I need to use Map in Javascript and my keys are binary data (Buffer in node.js). Because Map does not support custom key comparison, it looks like the only way to do this is to convert the keys to strings and use strings as keys. I would like to make my keys as short as possible to save memory. The string content of the string keys doesn't matter as long as they provide 1-to-1 mapping with the binary keys. What would be the best way to do this?

One obvious one is to use Buffer.toString('base64'), however it will use 4 characters for every 3 bytes and considering that in Javascript strings are in utf-16, meaning mostly 2 bytes per character, the memory size expansion will be 8/3 compared to size of binary keys.

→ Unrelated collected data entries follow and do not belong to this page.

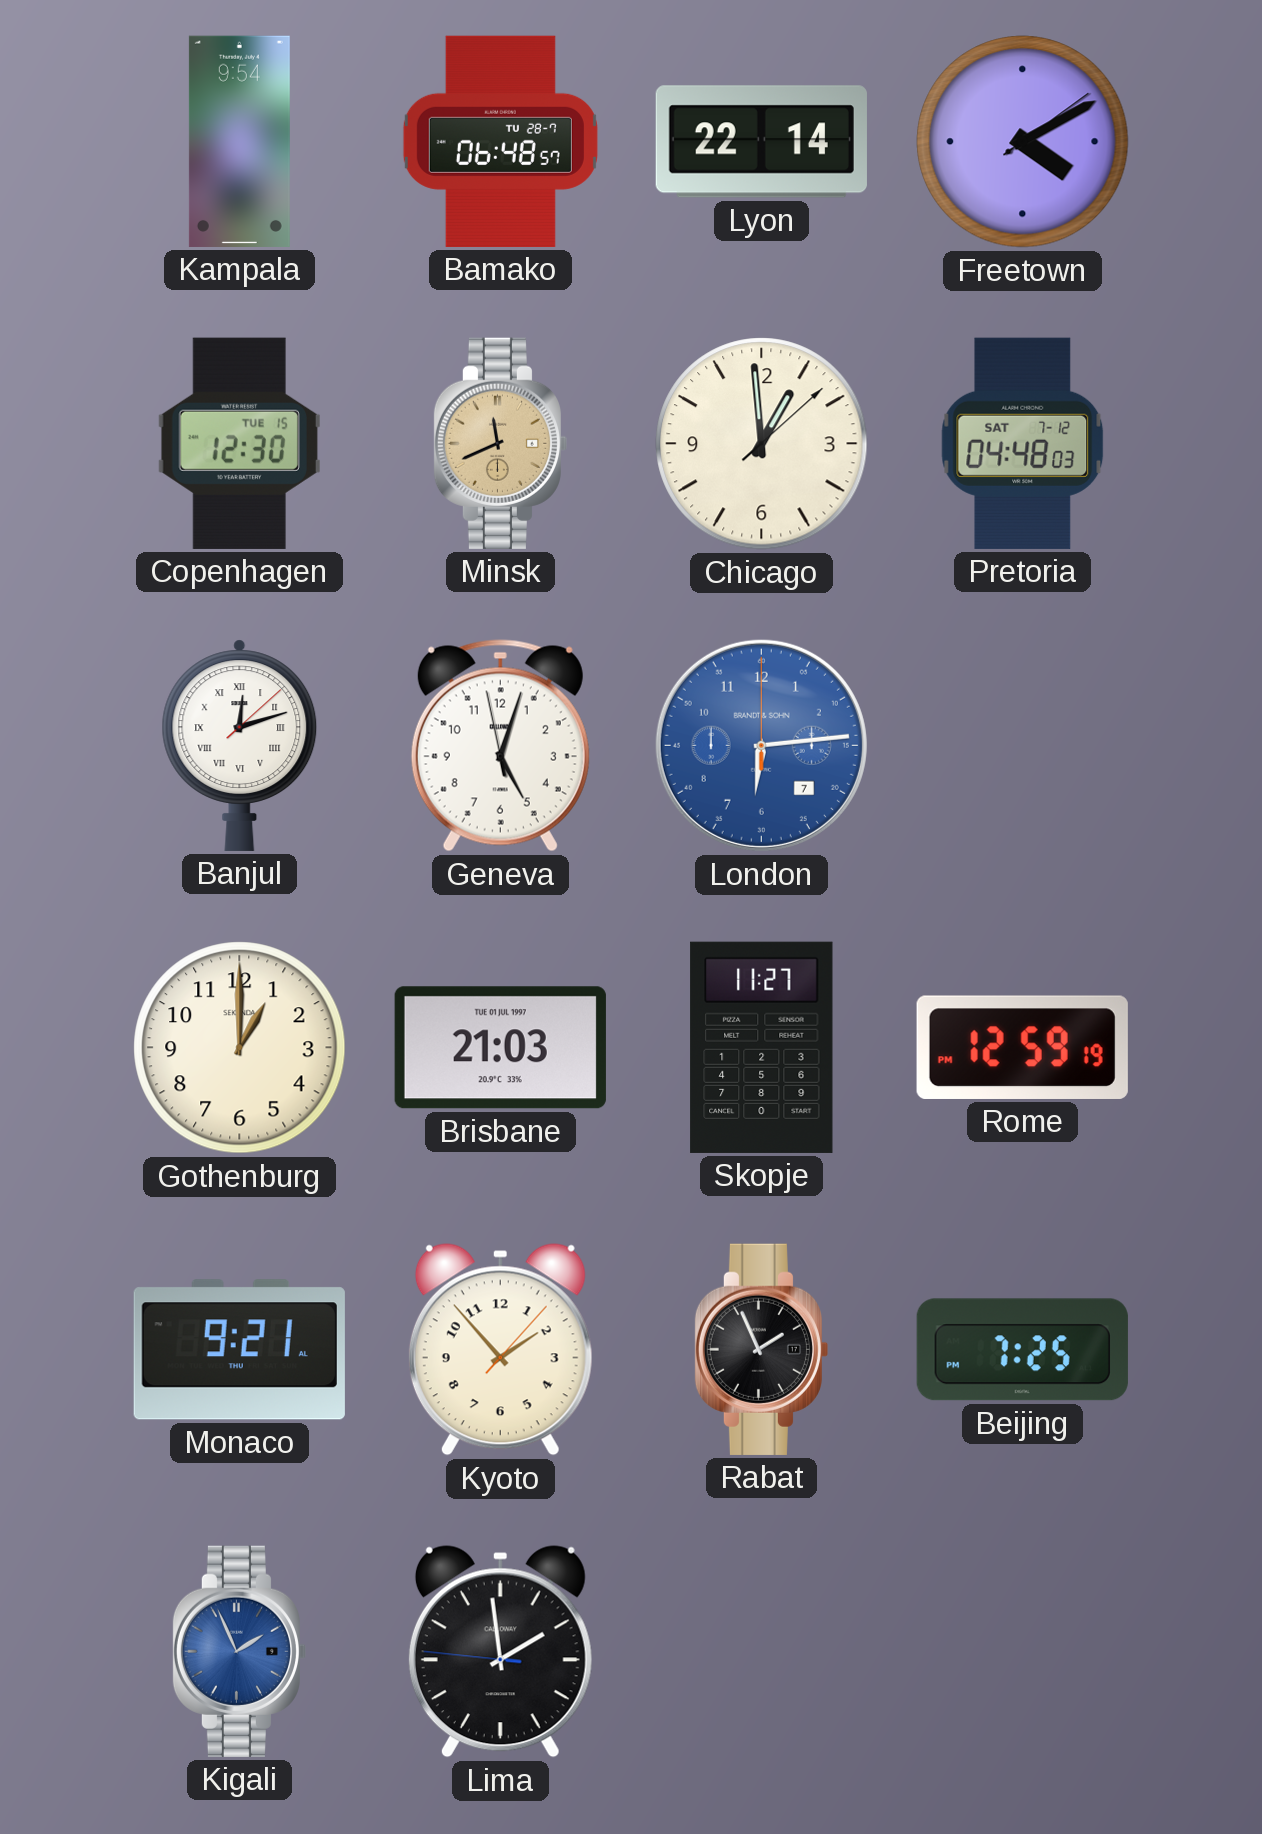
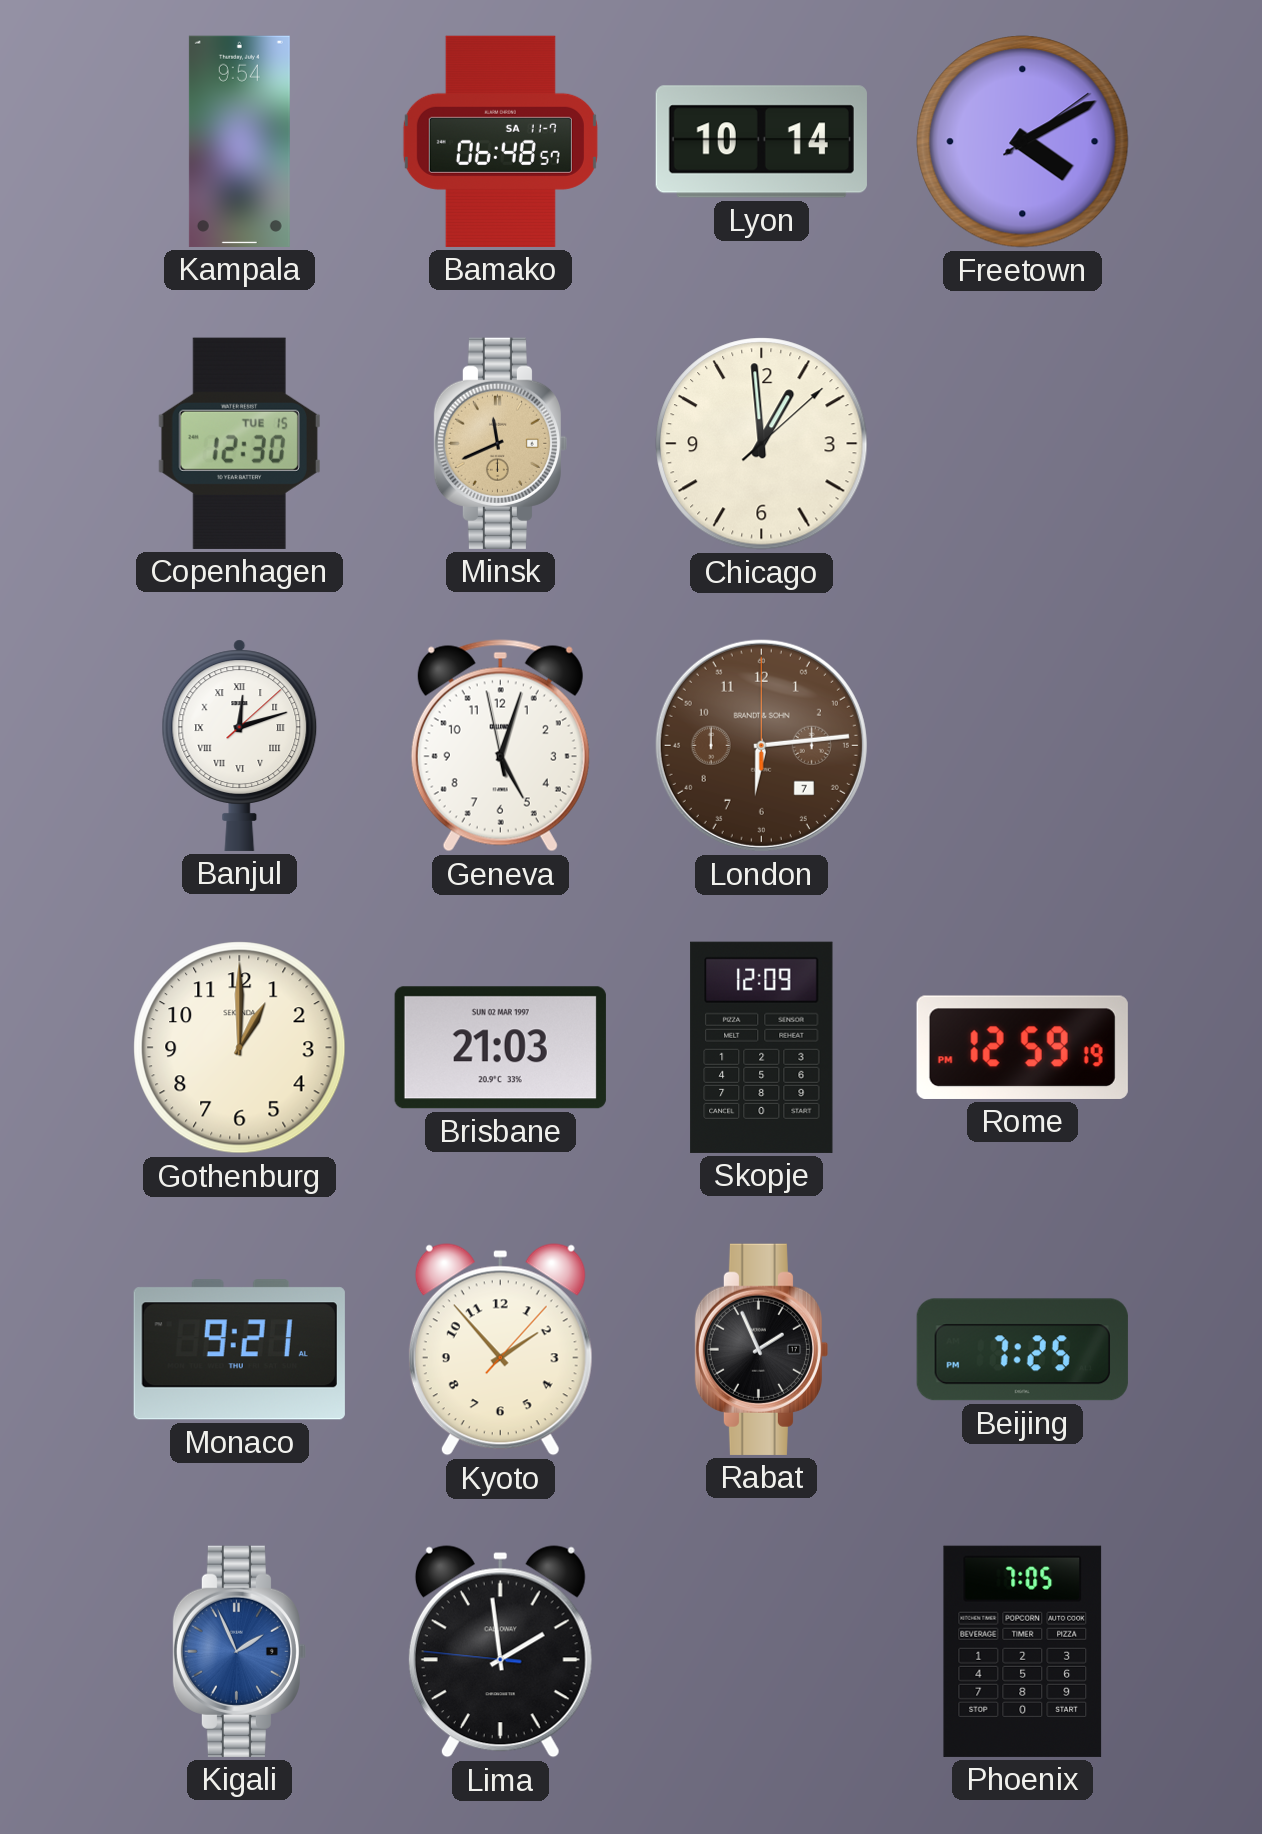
Bamako date: TU 28-7 -> SA 11-7
Lyon: 22:14 -> 10:14
Pretoria: 04:48 -> none
London dial: blue -> brown
Brisbane date: TUE 01 JUL 1997 -> SUN 02 MAR 1997
Skopje: 11:27 -> 12:09
Phoenix: none -> 7:05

Is it possible to do better?

It would be nice if we could pack 2 bytes into every character and thus use the full capacity of the string. Would using Buffer.toString('utf16le') work in all cases? I m afraid there may be some byte sequences invalid in utf-16 on which data will be substituted or exception will be thrown. Is there any other way perhaps?

Edit:

I just thought of another possibility to construct the Map keys from binary, which is to use bigint type. It seems that bigints are compared by value and can be used as Map keys. In addition there seems to be no limit on size of bigint. I can construct bigint from binary data by repeated bitwise ors and shifts. If I m not mistaken, the size of bigint constructed in such a way would be the same as size of my binary data.

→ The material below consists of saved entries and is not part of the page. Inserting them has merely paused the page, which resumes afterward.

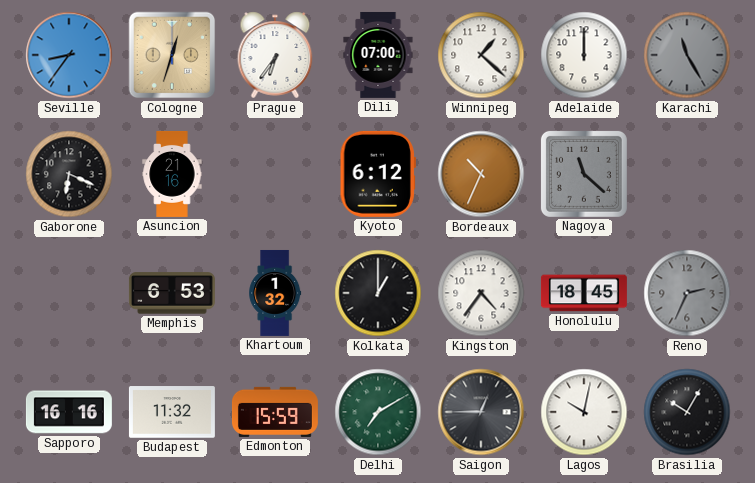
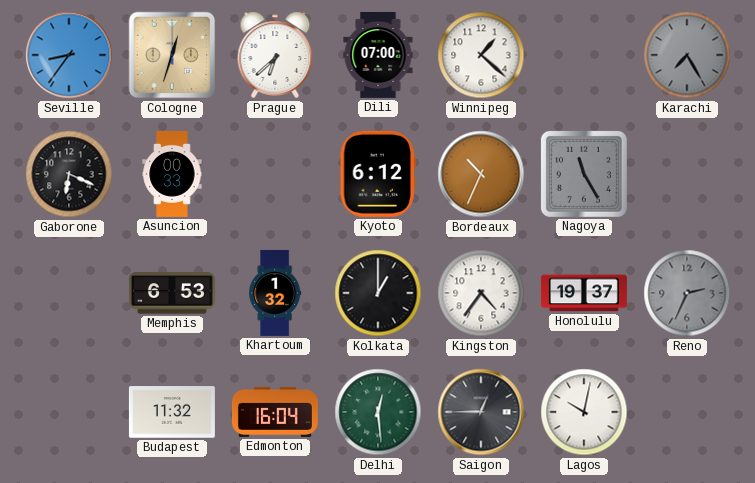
Prague: 6:36 -> 6:38
Adelaide: 12:00 -> none
Karachi: 11:25 -> 7:25
Asuncion: 21:16 -> 00:33
Nagoya: 11:22 -> 11:25
Honolulu: 18:45 -> 19:37
Sapporo: 16:16 -> none
Edmonton: 15:59 -> 16:04
Delhi: 7:10 -> 12:29
Brasilia: 10:05 -> none
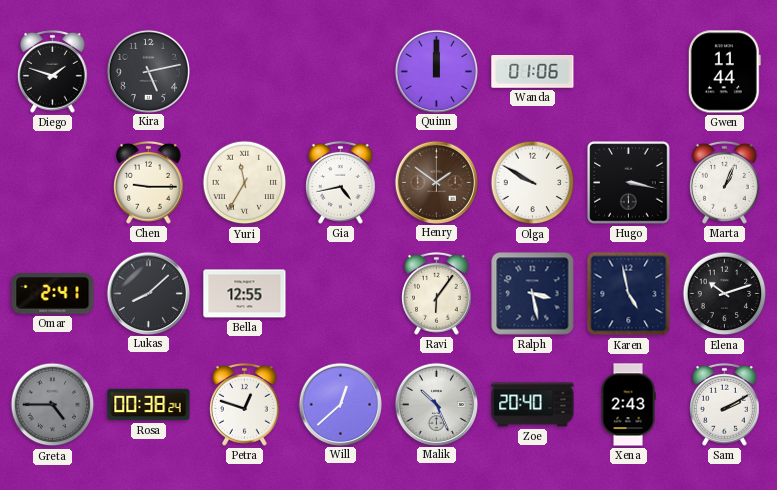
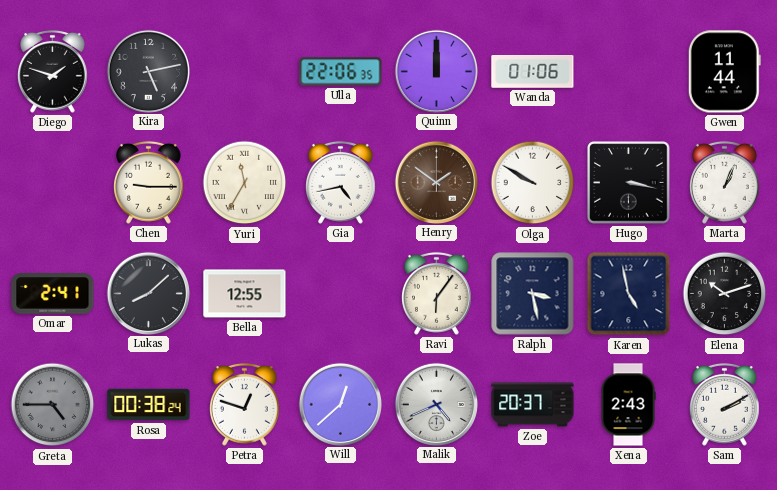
Ulla: none -> 22:06
Malik: 10:26 -> 4:41
Zoe: 20:40 -> 20:37
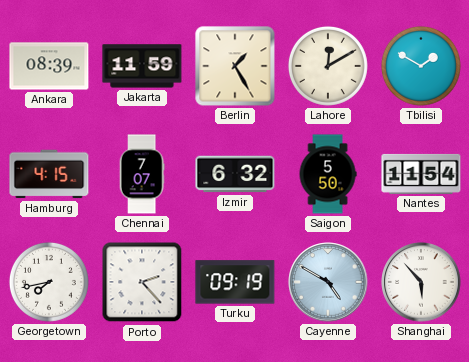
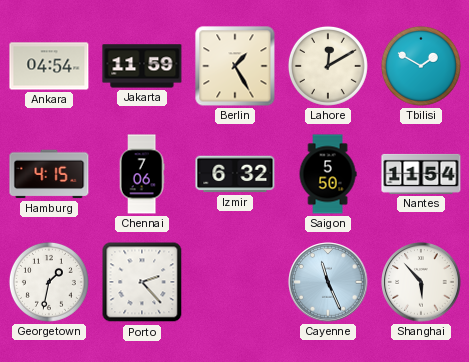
Ankara: 08:39 -> 04:54
Chennai: 7:07 -> 7:06
Georgetown: 7:43 -> 1:32
Turku: 09:19 -> none
Cayenne: 4:50 -> 11:26
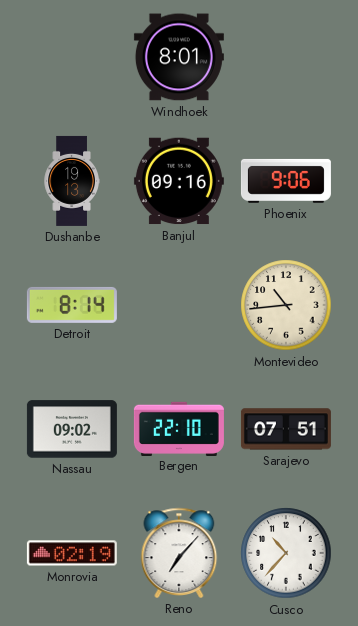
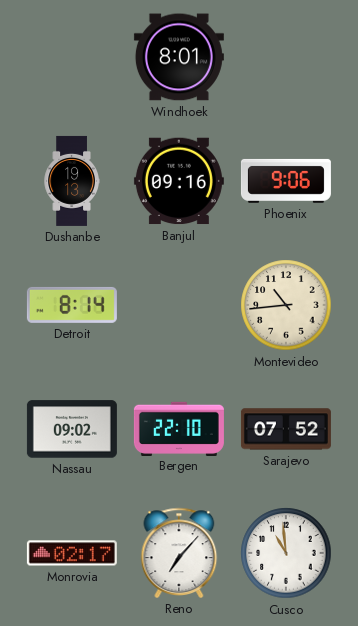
Sarajevo: 07:51 -> 07:52
Monrovia: 02:19 -> 02:17
Cusco: 10:37 -> 10:59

I know that this is not the expected use of bigints and its seems like a hack, so is using string actually. In any case, would using bigint here be a viable option, performance-wise? (e.g. equality comparison of bigints as map keys and using bigints of fairly big size, up to a Kb or more)?

Yevgeniy P
  • 1,480
  • 1
  • 15
  • 23
  • Why don't you use [WeakMap](https://developer.mozilla.org/en-US/docs/Web/JavaScript/Reference/Global_Objects/WeakMap) instead and the buffer as a key ? – Teneff May 19 '20 at 03:29
  • 1
    Doesn't WeakMap compares object keys by reference just like a Map? I need to compare keys by content (i.e. 2 keys are equal if they store the same binary data). – Yevgeniy P May 19 '20 at 04:14

1 Answers1

0

I find your idea, that is, using the primitive, compared-by-value "bigint" type for the keys, ingenious. And as you said, strings are problematic to store any arbitrary data as-is because they’re in UTF-16; you could use something like base32768 for that.

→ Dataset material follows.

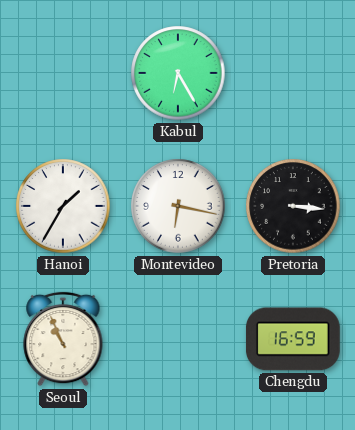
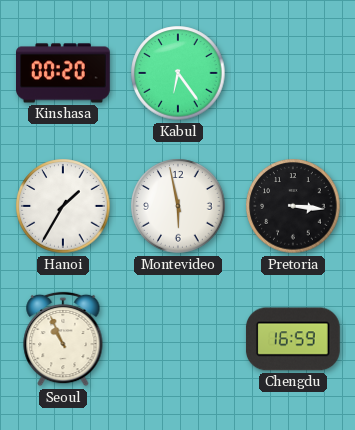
Kinshasa: none -> 00:20
Kabul: 6:25 -> 6:24
Montevideo: 6:17 -> 5:58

Currently only three methods are possible, as far as I know:

  • A Map with somehow-encoded-into-"bigint" keys
  • A Map with base32768-encoded "string" keys (data encoded into safe UTF-16 characters)
  • A Proxy object with get/set traps that do exhaustive (“O(n)”) comparison against all Buffer/ArrayBuffer/… data object keys

Not knowing the internal behavior of the Javascript engine, it’s hard to know which one performs better. It is something that needs a benchmark to figure out.


edit

On a second thought... something like buffer.toString("UTF16LE") could work well for map keys. Yes, it will produce invalid UTF-16 unit sequences with lone surrogates and stuff, but apparently Javascript string literals can have those intact as long as you don't apply some string manipulation methods on them. It'll do just fine for map keys, I guess.

Just don't forget to differentiate odd and even numbers of source bytes when en/decoding with some kind of padding indicator character, and be aware that the string length is limited to buffer.constants.MAX_STRING_LENGTH.